▶ Data extracts:
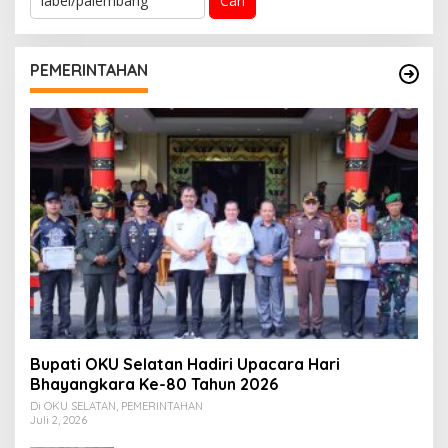
a
r
i
u
PEMERINTAHAN
n
t
u
k
:
Bupati OKU Selatan Hadiri Upacara Hari
Bhayangkara Ke-80 Tahun 2026
Di OKU SELATAN, PEMERINTAHAN
Juli 2, 2026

▶ Required work: If a line of the data above holds the string "PEMERINTAHAN", count it, then state only the total.

▶ Answer: 2